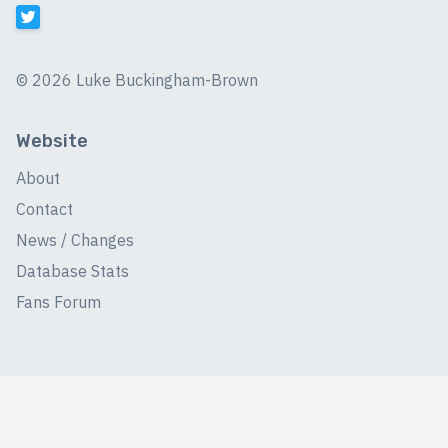
©
2026 Luke Buckingham-Brown
Website
About
Contact
News / Changes
Database Stats
Fans Forum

Directions: The task requires that every line above be transcribed exactly, without the images.

Problem solution:
©
2026 Luke Buckingham-Brown
Website
About
Contact
News / Changes
Database Stats
Fans Forum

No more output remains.